### PROVIDED RECORDS ###

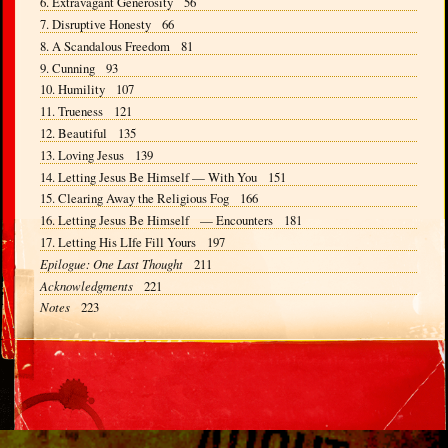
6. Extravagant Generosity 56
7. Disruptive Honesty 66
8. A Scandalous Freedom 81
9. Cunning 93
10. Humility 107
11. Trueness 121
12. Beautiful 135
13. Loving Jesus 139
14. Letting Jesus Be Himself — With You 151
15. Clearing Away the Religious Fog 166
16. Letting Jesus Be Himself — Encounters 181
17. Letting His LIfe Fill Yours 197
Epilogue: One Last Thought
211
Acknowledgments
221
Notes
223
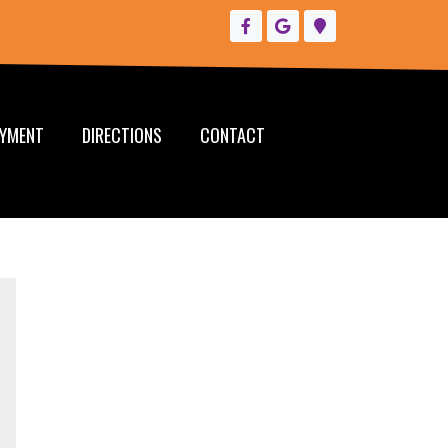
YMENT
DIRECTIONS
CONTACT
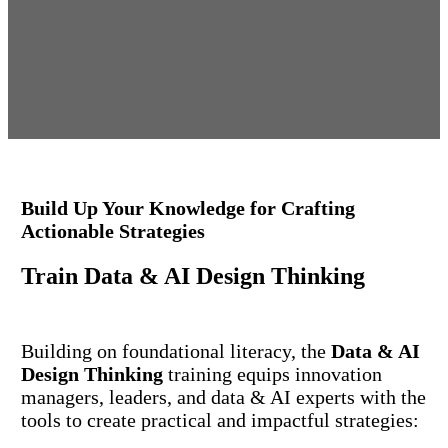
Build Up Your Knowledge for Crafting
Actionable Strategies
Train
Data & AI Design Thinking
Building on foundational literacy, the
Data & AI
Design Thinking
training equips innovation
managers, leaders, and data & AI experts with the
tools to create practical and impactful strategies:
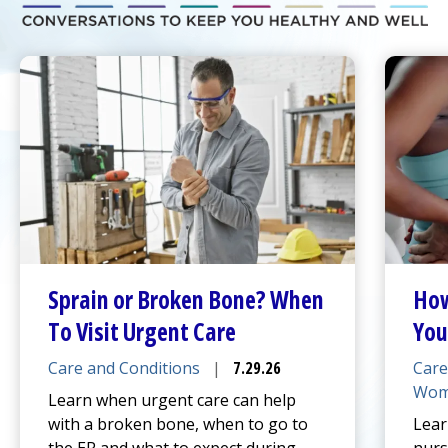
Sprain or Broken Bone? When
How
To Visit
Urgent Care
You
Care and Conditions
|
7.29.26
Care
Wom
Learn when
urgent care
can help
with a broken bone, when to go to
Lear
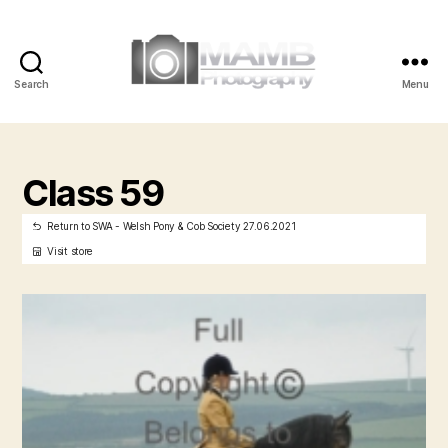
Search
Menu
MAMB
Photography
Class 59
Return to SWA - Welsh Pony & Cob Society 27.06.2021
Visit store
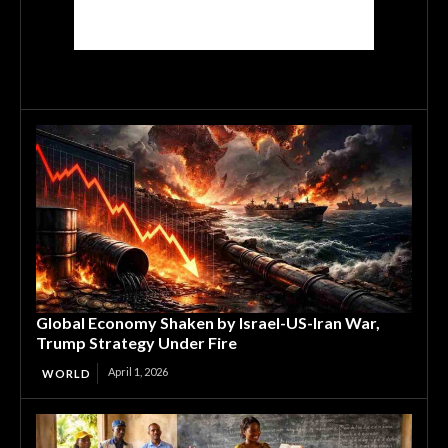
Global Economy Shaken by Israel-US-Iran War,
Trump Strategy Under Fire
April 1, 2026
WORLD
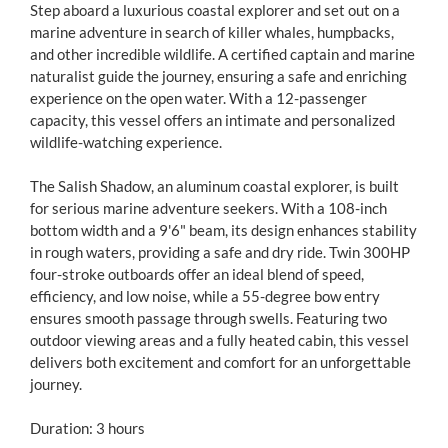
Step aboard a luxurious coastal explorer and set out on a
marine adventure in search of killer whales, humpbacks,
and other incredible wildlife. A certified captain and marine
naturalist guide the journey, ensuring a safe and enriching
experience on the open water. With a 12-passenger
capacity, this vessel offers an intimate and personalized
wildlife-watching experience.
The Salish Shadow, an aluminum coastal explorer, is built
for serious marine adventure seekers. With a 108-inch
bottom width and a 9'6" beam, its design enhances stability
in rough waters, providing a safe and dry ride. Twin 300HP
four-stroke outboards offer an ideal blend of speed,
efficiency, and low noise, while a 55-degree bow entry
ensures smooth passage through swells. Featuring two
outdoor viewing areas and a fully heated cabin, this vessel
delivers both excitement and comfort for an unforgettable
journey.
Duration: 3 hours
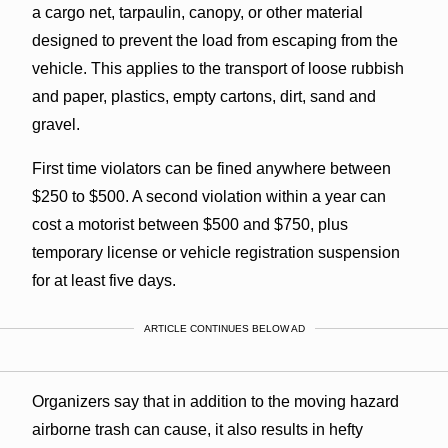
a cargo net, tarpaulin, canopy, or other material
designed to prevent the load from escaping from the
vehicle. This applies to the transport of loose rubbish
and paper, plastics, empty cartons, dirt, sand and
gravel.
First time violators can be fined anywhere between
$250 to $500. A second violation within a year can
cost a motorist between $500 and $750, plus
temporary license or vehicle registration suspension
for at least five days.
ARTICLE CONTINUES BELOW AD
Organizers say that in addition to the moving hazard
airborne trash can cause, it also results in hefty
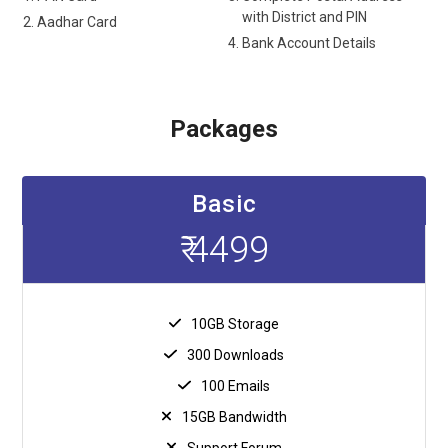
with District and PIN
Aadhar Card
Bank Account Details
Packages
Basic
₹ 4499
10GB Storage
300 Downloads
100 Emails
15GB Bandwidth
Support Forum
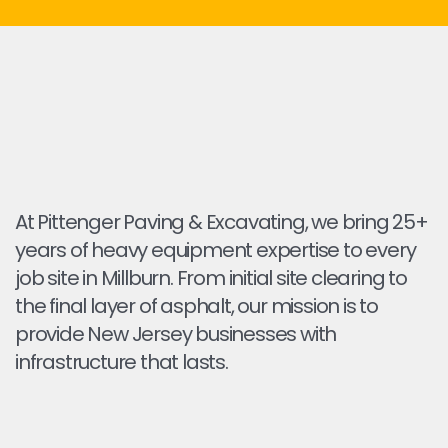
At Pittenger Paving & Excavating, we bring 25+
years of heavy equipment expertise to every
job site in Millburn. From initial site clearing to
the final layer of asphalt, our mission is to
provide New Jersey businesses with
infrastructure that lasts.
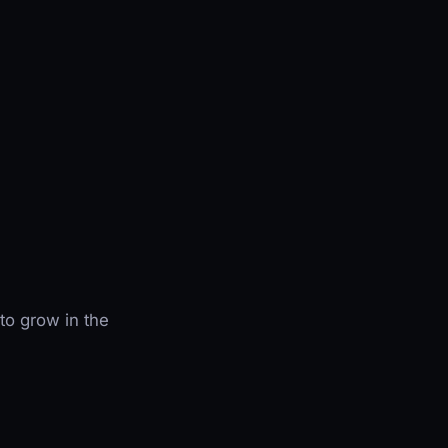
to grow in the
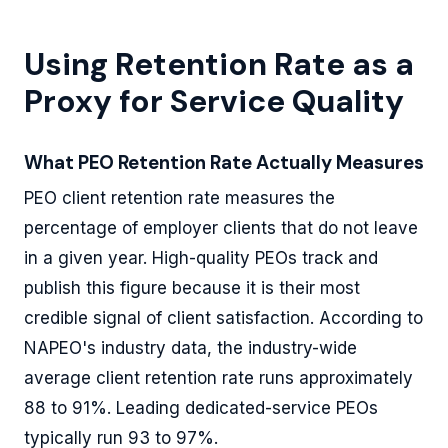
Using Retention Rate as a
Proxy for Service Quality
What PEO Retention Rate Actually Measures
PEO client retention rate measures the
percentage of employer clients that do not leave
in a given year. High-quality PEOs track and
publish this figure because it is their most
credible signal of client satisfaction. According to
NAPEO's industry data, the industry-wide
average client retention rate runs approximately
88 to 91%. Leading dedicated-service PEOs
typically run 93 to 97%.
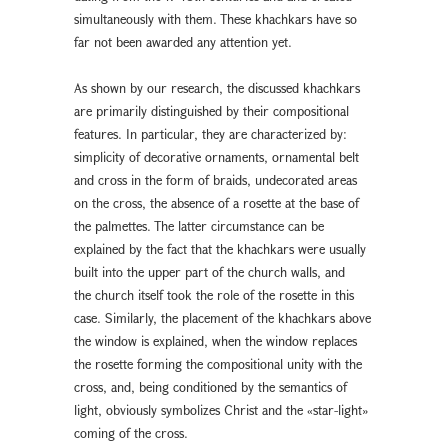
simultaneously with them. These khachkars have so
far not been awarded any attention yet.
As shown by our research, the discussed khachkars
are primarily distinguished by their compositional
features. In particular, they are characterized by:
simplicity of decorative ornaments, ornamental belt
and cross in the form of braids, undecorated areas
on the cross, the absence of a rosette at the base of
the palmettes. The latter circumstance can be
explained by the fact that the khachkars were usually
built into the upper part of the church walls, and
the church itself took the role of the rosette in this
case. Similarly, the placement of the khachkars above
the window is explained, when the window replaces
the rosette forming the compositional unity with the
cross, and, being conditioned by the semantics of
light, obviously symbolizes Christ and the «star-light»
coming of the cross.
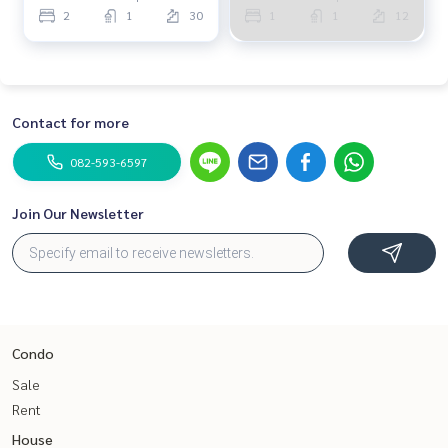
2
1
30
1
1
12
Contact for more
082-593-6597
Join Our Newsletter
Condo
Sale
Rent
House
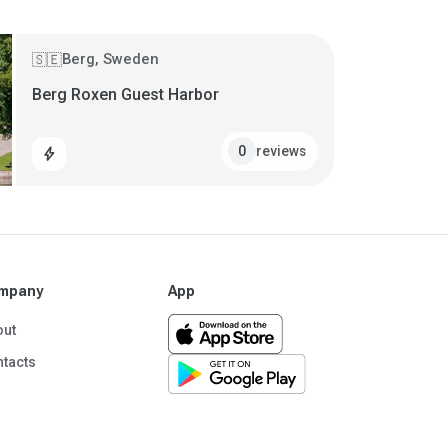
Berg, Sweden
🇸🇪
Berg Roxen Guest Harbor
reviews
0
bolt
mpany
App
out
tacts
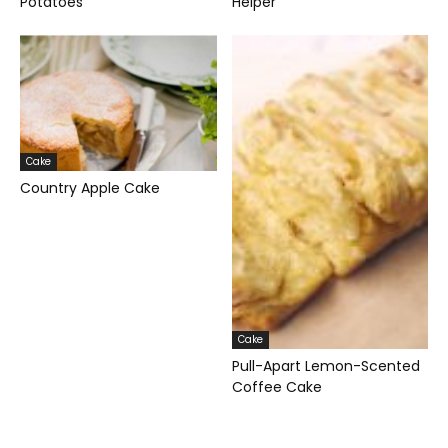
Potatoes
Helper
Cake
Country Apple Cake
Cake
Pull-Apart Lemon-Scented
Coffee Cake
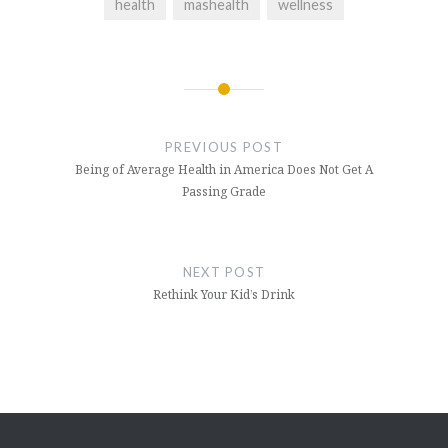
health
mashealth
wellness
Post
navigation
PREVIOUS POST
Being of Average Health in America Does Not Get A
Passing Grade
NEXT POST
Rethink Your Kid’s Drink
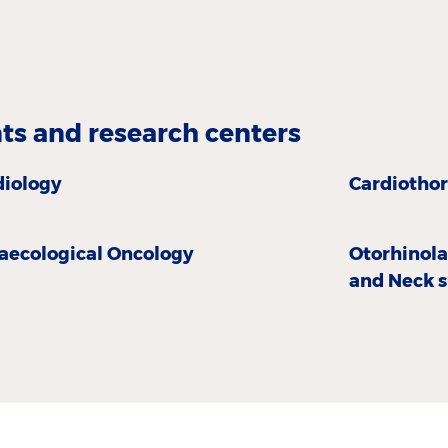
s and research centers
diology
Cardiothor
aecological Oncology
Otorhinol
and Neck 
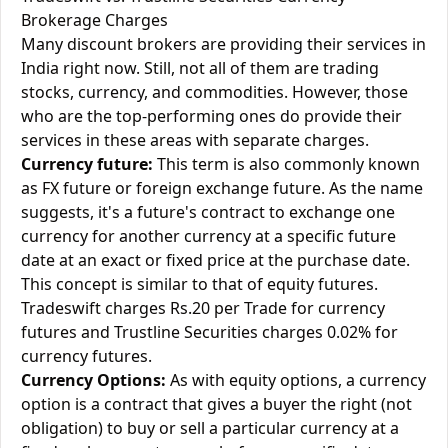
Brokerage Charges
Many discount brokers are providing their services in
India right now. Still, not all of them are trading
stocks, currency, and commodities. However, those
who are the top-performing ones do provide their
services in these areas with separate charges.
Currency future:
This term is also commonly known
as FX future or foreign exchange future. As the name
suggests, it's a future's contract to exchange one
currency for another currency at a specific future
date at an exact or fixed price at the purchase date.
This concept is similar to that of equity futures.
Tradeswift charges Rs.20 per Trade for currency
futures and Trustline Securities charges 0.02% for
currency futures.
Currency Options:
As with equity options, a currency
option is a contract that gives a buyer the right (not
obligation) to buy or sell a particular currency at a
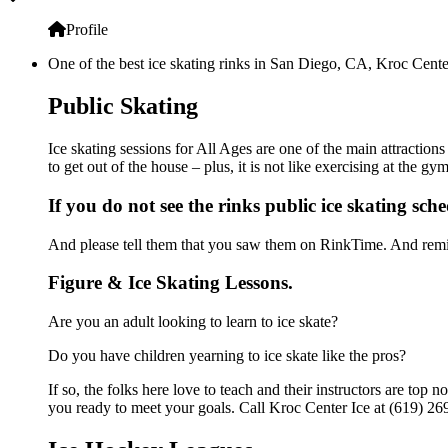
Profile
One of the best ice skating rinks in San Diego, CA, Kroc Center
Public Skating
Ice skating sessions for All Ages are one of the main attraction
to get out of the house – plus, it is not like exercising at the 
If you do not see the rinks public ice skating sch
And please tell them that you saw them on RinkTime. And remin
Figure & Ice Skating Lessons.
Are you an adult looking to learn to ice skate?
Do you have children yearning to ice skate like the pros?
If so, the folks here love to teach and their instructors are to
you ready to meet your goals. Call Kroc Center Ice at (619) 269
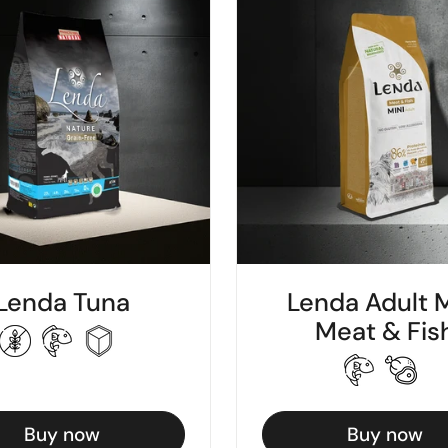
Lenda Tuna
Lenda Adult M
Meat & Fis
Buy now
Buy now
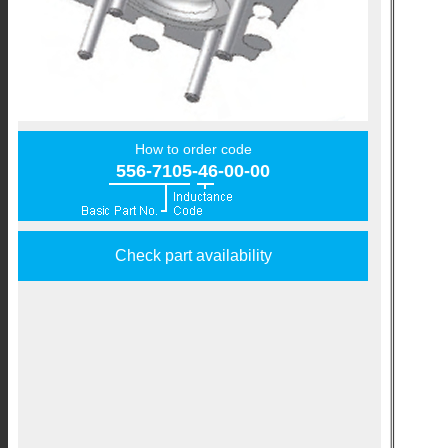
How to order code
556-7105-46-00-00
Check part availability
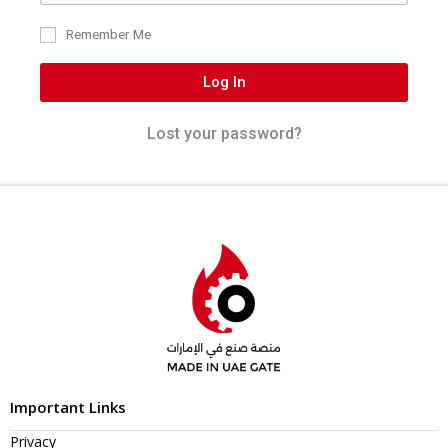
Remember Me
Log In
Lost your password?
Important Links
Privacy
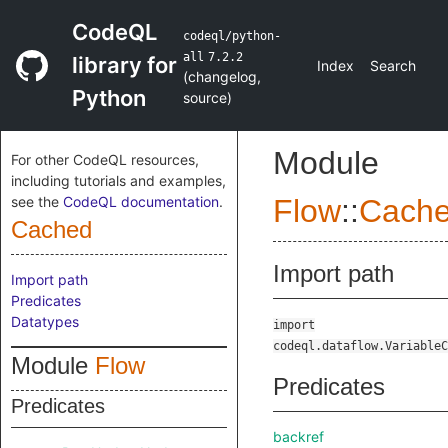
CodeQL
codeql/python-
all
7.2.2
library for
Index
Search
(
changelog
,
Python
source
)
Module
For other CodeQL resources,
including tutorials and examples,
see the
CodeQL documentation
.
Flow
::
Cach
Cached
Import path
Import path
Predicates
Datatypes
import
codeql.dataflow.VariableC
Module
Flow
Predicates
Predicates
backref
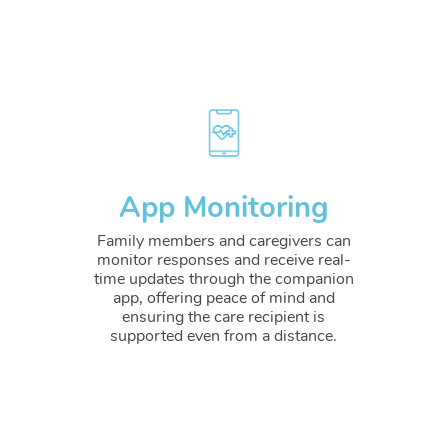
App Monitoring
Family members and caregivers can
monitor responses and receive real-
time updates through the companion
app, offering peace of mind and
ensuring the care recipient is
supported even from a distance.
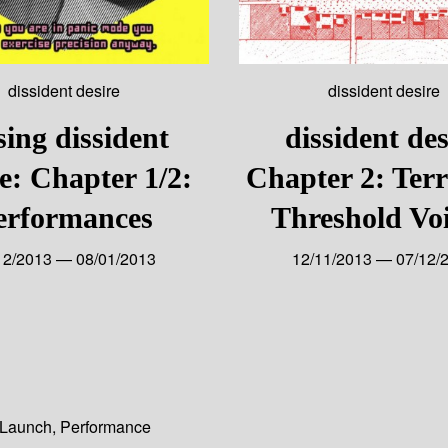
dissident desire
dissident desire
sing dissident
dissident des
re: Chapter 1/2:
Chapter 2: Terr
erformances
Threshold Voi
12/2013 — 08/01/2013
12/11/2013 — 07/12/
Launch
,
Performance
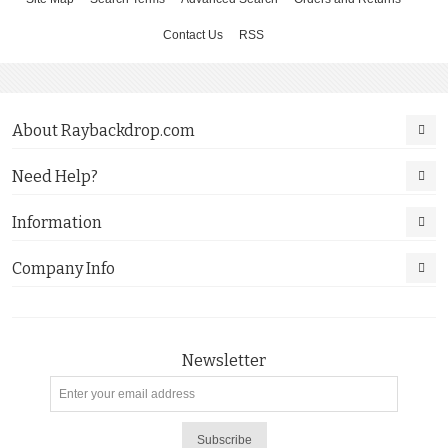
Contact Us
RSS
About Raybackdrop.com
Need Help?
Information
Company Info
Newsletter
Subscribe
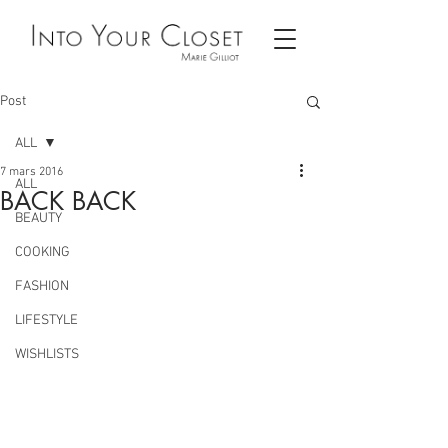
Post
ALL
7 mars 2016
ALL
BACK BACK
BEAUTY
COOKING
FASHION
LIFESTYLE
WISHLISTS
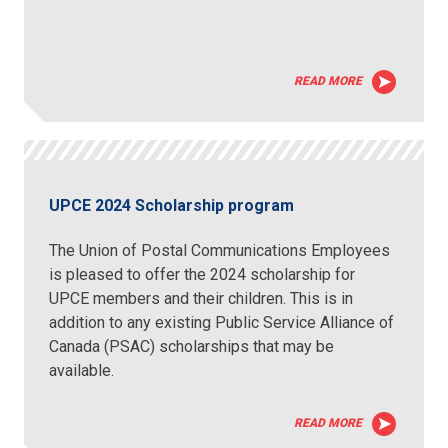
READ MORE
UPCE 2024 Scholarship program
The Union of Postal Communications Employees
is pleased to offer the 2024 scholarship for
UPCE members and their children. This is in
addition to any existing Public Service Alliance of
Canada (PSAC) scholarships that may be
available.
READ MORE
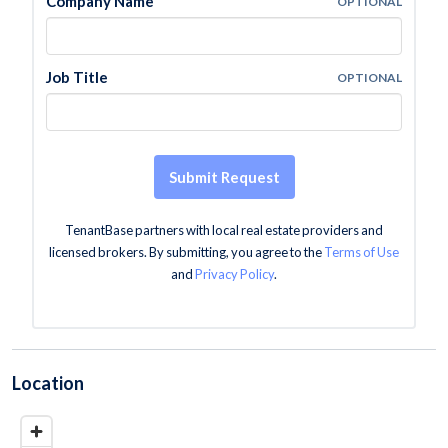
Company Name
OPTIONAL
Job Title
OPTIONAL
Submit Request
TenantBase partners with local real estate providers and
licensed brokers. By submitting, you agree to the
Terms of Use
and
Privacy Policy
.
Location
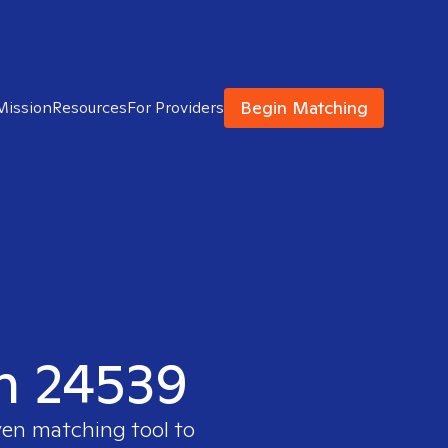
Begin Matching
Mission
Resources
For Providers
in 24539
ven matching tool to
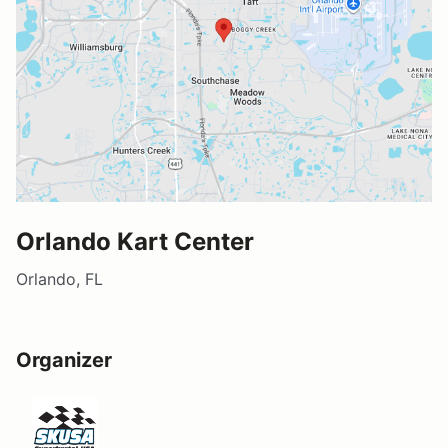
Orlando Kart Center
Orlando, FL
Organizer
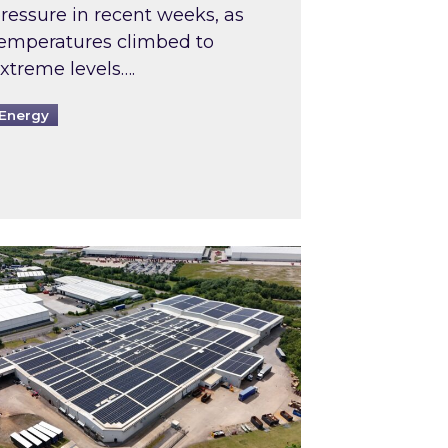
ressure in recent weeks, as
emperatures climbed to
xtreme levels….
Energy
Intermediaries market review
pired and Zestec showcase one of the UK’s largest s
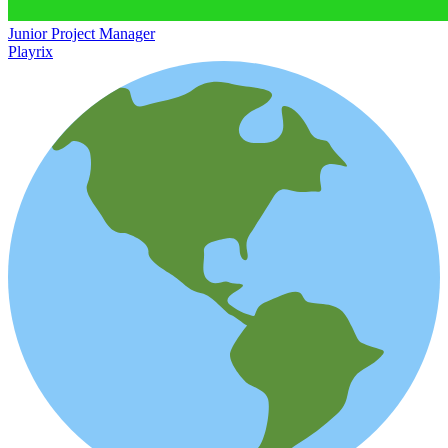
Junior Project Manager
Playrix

###

WORK ORDER:
In the entries above, find each line containing the string "dissident" and copy it.

SOLUTION BELOW:
dissident desire
dissident desire
sing dissident
dissident des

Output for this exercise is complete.